*Stored data:*
--------------------
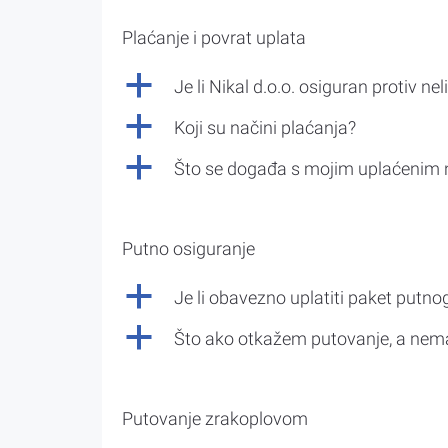
Plaćanje i povrat uplata
a
Je li Nikal d.o.o. osiguran protiv nel
a
Koji su načini plaćanja?
a
Što se događa s mojim uplaćenim 
Putno osiguranje
a
Je li obavezno uplatiti paket putno
a
Što ako otkažem putovanje, a nem
Putovanje zrakoplovom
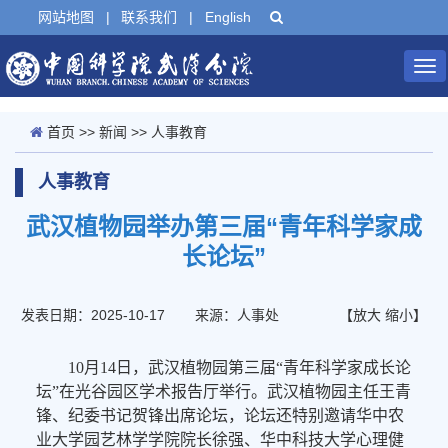
网站地图
|
联系我们
|
English
Tog
nav
首页
>>
新闻
>>
人事教育
人事教育
武汉植物园举办第三届“青年科学家成
长论坛”
发表日期：2025-10-17
来源：人事处
【
放大
缩小
】
10月14日，武汉植物园第三届“青年科学家成长论
坛”在光谷园区学术报告厅举行。武汉植物园主任王青
锋、纪委书记贺锋出席论坛，论坛还特别邀请华中农
业大学园艺林学学院院长徐强、华中科技大学心理健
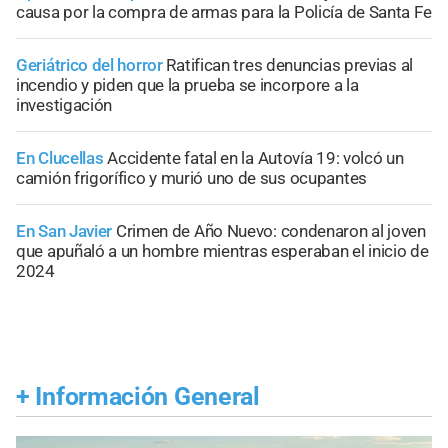
causa por la compra de armas para la Policía de Santa Fe
Geriátrico del horror
Ratifican tres denuncias previas al
incendio y piden que la prueba se incorpore a la
investigación
En Clucellas
Accidente fatal en la Autovía 19: volcó un
camión frigorífico y murió uno de sus ocupantes
En San Javier
Crimen de Año Nuevo: condenaron al joven
que apuñaló a un hombre mientras esperaban el inicio de
2024
+
Información General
--------------------
In the records, the line containing "锋、纪委书记贺锋出席论坛，论坛还特别邀请华中农" starts the span and the final line ends it. Output exactly that span, both ends included, with no pictures and nothing else.

*Answer to the problem:*
锋、纪委书记贺锋出席论坛，论坛还特别邀请华中农
业大学园艺林学学院院长徐强、华中科技大学心理健
causa por la compra de armas para la Policía de Santa Fe
Geriátrico del horror
Ratifican tres denuncias previas al
incendio y piden que la prueba se incorpore a la
investigación
En Clucellas
Accidente fatal en la Autovía 19: volcó un
camión frigorífico y murió uno de sus ocupantes
En San Javier
Crimen de Año Nuevo: condenaron al joven
que apuñaló a un hombre mientras esperaban el inicio de
2024
+
Información General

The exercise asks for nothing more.